Quiconque utilise un téléphone portable, un ordinateur portable ou une voiture électrique doit compter sur le lithium. Il y a une grande demande pour cet élément. Bien que le lithium soit en quantité suffisante dans le monde entier, l'obtention et l'extraction du lithium restent un processus difficile et inefficace.
Une équipe interdisciplinaire d'ingénieurs et de scientifiques développe une méthode pour extraire le lithium de l'eau contaminée.
De nouvelles recherches publiées cette semaine dans les actes de la National Academy of Sciences pourraient simplifier le processus d'extraction du lithium de la saumure, créant potentiellement une plus grande offre et réduisant le coût des composants de la batterie pour alimenter les véhicules électriques, l'électronique et un large éventail d'autres appareils.
À l'heure actuelle, le lithium est le plus souvent obtenu à partir d'eau salée en Amérique du Sud par évaporation solaire, ce qui est un processus coûteux et peut prendre plusieurs années. De plus, une grande quantité de lithium sera perdue dans ce processus.
Les équipes de recherche de l'Université du Texas à Austin et de l'Université de Californie à Santa Barbara ont conçu une membrane capable de séparer avec précision le lithium d'autres ions tels que le sodium, améliorant considérablement l'efficacité de la collecte des éléments convoités.

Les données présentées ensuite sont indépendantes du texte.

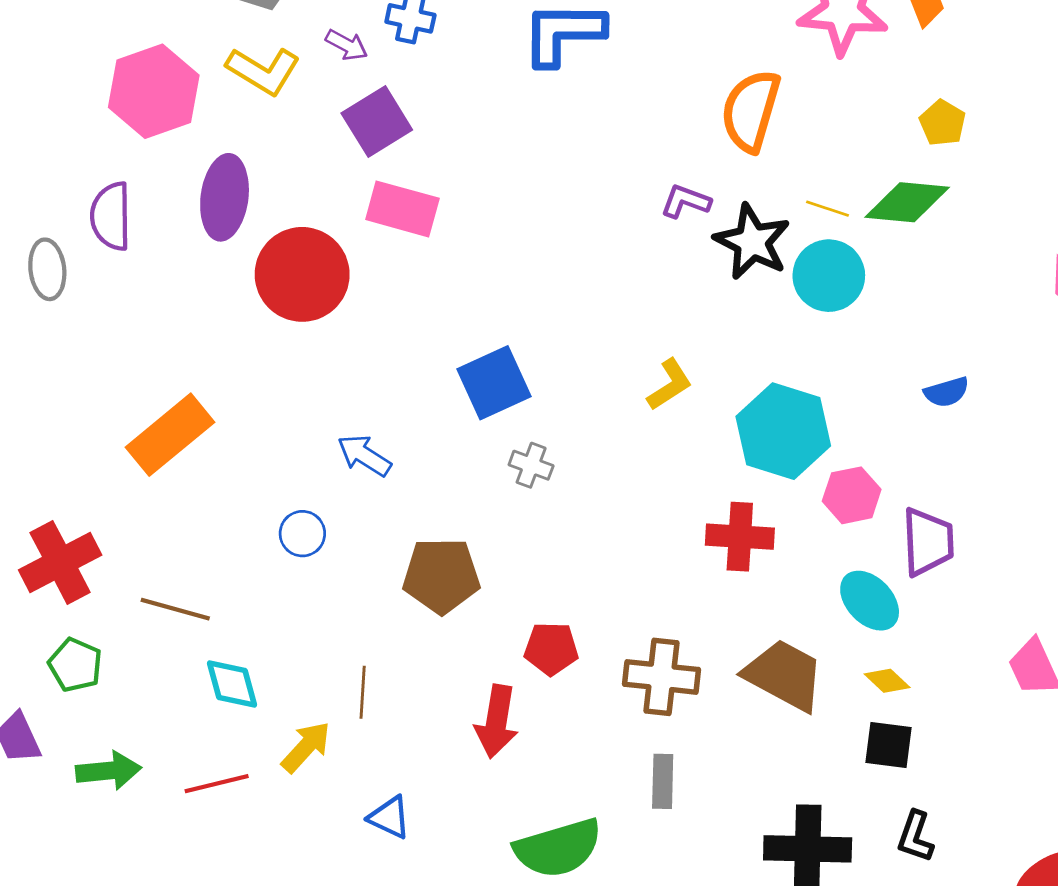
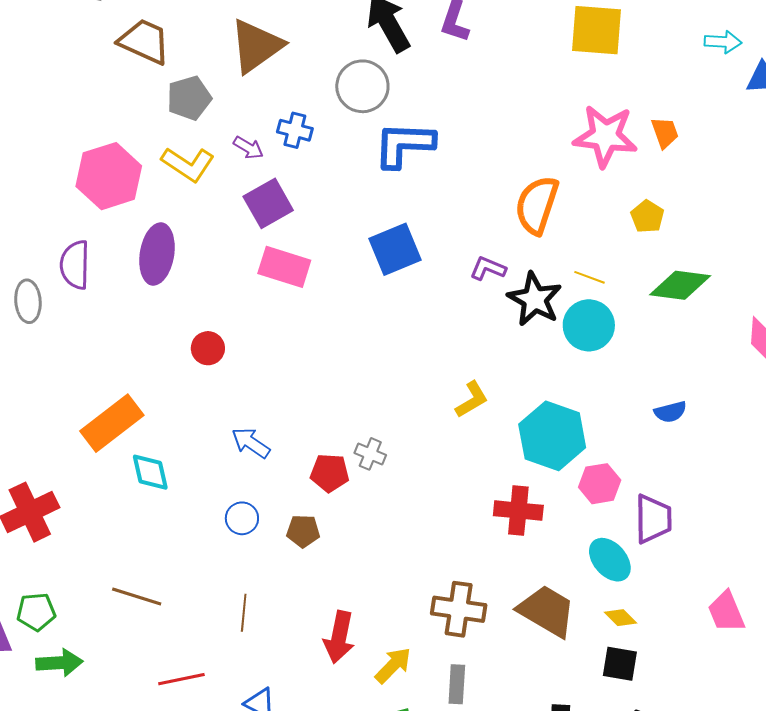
yellow pentagon: (943, 123) -> (647, 217), moved
green diamond: (907, 202) -> (680, 285), moved
red circle: (302, 274) -> (208, 348), moved, size x0.5
blue square: (494, 383) -> (395, 249), moved
blue circle: (302, 534) -> (242, 518), moved
brown pentagon: (441, 576) -> (303, 531), size x0.6
brown line: (175, 609) -> (137, 596), moved
red pentagon: (551, 649) -> (330, 473), moved
green pentagon: (75, 665) -> (36, 612), moved, turned -30
cyan diamond: (232, 684) -> (150, 472), moved
yellow arrow: (306, 747) -> (393, 665), moved
red line: (217, 784) -> (181, 679), moved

Benny Freeman, professeur au département de génie chimique mcketta de l'Université du Texas à Austin, a déclaré :" ; les résultats de cette étude sont d'une grande importance pour résoudre les principales contraintes de ressources du lithium, et il est possible d'extraire du lithium de l'eau générée par la production de pétrole et de gaz pour les batteries et co-auteur d'articles."

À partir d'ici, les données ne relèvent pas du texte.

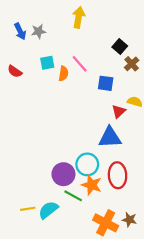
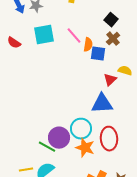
cyan square: (47, 63) -> (44, 35), size x1.5
brown cross: (132, 64) -> (113, 39), moved
orange semicircle: (63, 74) -> (88, 45), moved
green line: (73, 196) -> (47, 147), moved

En plus de la saumure, les eaux usées de la production de pétrole et de gaz contiennent également du lithium, mais il n'a pas été développé aujourd'hui. Les chercheurs ont déclaré que l'eau de la fracturation hydraulique du schiste Eagle Ford au Texas pourrait produire suffisamment de lithium pour 300 batteries de véhicules électriques ou 1,7 million de smartphones en une semaine seulement. Cet exemple montre l'ampleur des opportunités de cette nouvelle technologie pour augmenter significativement l'approvisionnement en lithium et réduire le coût des équipements qui en dépendent.
Le cœur de cette découverte est la nouvelle membrane polymère fabriquée par des chercheurs à l'aide d'éther couronne, un ligand doté d'une fonction chimique spécifique et capable de lier certains ions. Les éthers couronne n'ont pas été appliqués ou étudiés dans le cadre d'une membrane de traitement de l'eau auparavant, mais ils peuvent être le composant clé de l'extraction du lithium, une molécule spécifique dans l'eau.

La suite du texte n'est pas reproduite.